* What the task requires
Take every line containing "impariamo" from the material and copy it.
BEGIN
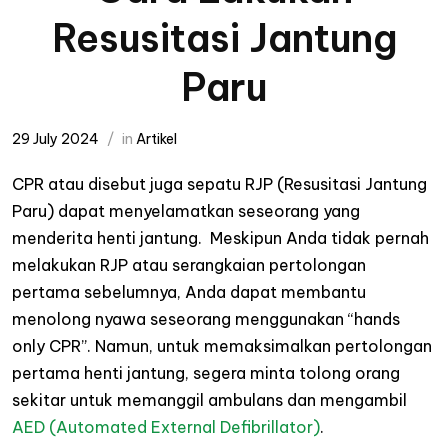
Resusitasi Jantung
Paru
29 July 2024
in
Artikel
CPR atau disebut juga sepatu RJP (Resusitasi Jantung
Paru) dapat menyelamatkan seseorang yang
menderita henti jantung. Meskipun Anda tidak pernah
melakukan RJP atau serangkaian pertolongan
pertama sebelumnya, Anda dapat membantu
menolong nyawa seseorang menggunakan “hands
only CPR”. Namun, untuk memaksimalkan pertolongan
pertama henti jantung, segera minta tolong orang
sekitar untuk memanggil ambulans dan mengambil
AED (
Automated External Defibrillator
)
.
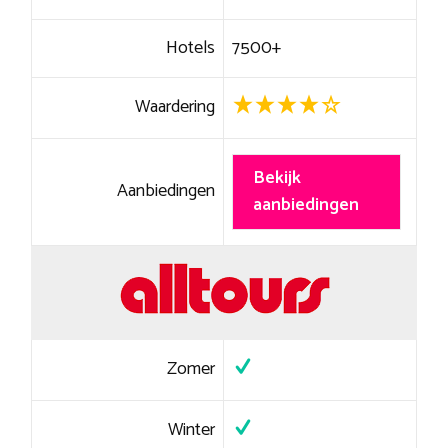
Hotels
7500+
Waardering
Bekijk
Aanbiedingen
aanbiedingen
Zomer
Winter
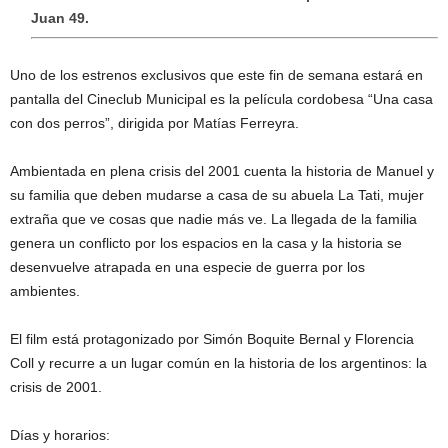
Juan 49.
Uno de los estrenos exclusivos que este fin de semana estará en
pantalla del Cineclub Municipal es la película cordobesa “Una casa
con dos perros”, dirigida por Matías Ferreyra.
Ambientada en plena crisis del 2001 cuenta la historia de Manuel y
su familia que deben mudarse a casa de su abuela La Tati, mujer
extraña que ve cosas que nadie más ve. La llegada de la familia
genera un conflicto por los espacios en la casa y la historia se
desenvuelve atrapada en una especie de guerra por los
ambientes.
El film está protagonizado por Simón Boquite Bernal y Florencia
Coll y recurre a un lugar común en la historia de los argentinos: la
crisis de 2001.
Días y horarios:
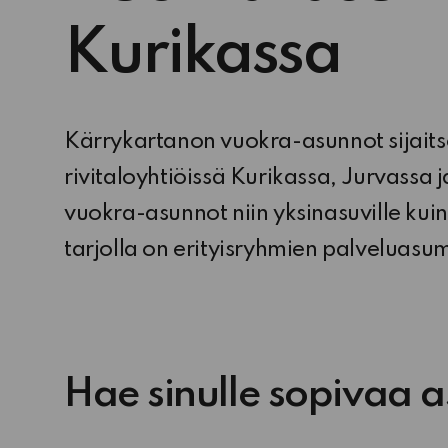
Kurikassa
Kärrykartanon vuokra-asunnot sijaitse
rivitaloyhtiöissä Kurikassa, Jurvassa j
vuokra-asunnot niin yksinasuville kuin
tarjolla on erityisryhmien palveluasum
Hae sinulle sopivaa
END
BEGIN
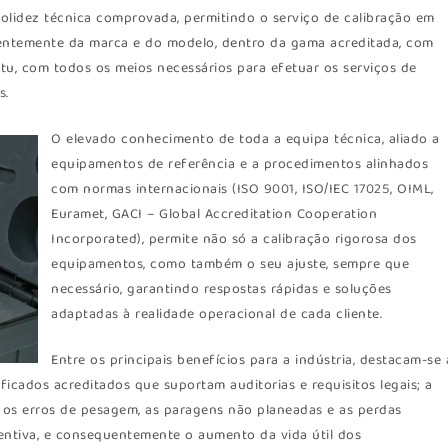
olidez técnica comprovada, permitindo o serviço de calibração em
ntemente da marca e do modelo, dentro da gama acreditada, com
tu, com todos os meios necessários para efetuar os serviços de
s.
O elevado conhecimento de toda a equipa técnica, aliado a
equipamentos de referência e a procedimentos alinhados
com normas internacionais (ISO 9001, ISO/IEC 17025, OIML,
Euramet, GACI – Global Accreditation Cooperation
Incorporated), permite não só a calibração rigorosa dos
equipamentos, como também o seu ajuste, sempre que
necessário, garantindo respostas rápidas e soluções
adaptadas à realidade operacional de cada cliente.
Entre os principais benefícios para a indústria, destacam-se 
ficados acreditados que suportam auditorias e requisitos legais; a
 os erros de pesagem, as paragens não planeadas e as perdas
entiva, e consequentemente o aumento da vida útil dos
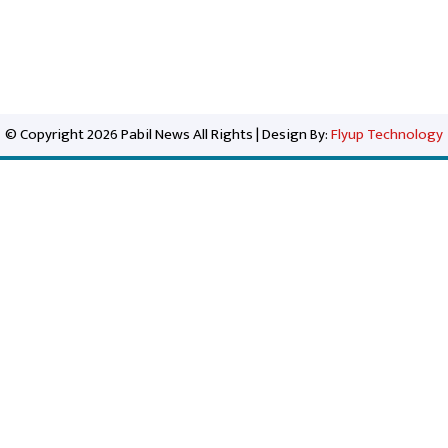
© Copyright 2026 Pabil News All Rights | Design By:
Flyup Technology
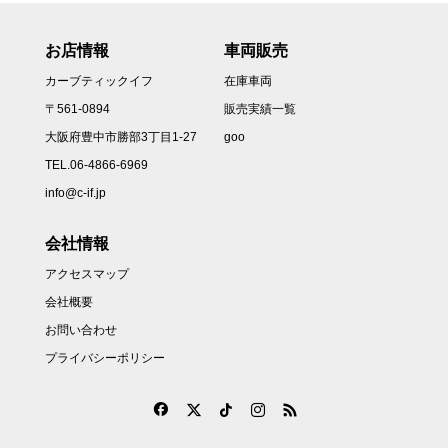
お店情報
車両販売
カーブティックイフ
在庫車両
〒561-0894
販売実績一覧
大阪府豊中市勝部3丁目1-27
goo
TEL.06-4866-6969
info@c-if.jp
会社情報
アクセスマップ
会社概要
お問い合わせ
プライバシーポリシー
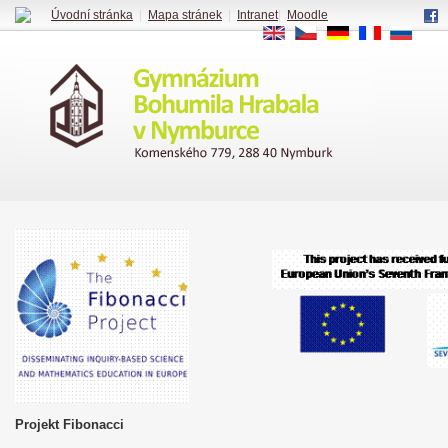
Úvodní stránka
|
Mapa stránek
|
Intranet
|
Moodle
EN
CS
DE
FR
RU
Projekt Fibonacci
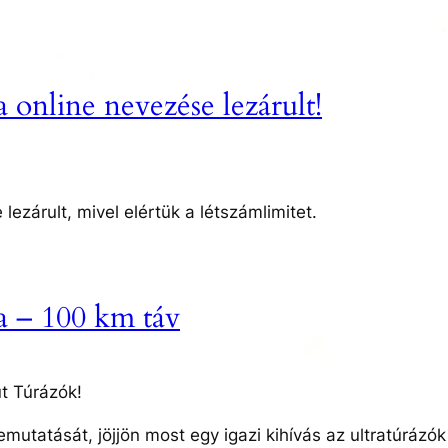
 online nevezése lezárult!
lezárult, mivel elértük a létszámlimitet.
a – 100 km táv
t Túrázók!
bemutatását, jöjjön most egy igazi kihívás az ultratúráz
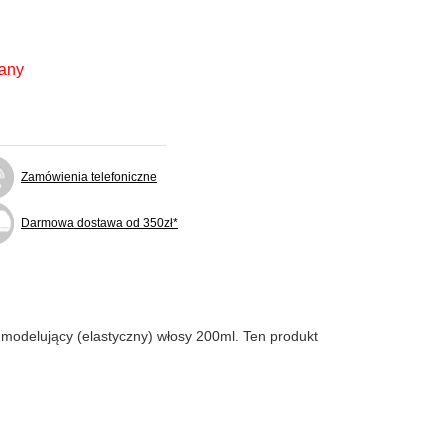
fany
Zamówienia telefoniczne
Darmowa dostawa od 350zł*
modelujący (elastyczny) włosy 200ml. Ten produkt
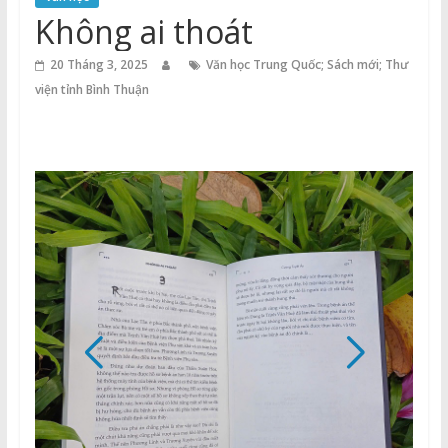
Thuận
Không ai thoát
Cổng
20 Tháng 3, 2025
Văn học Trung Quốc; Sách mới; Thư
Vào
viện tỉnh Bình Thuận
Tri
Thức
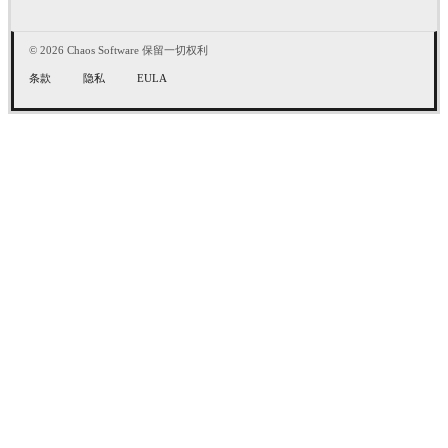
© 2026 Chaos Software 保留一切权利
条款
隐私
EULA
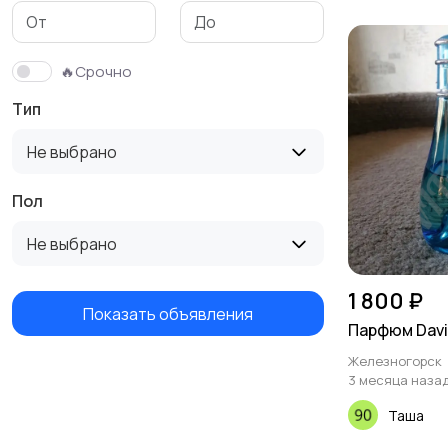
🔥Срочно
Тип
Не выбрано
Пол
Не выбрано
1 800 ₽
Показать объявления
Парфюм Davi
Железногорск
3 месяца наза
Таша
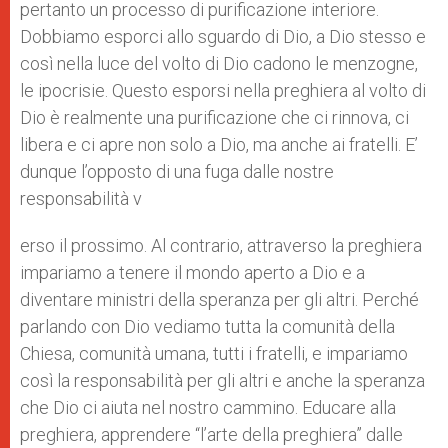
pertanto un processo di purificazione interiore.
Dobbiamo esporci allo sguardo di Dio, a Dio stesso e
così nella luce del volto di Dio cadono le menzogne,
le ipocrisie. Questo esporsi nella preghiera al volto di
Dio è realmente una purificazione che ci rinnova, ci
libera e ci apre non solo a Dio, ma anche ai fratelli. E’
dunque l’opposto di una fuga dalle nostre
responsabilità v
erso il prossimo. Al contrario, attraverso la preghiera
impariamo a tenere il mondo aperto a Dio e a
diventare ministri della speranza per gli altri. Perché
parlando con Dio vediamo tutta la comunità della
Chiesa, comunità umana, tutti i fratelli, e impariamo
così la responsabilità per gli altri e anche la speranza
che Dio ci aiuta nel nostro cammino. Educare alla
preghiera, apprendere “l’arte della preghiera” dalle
END
* Reply to the task
impariamo a tenere il mondo aperto a Dio e a
Chiesa, comunità umana, tutti i fratelli, e impariamo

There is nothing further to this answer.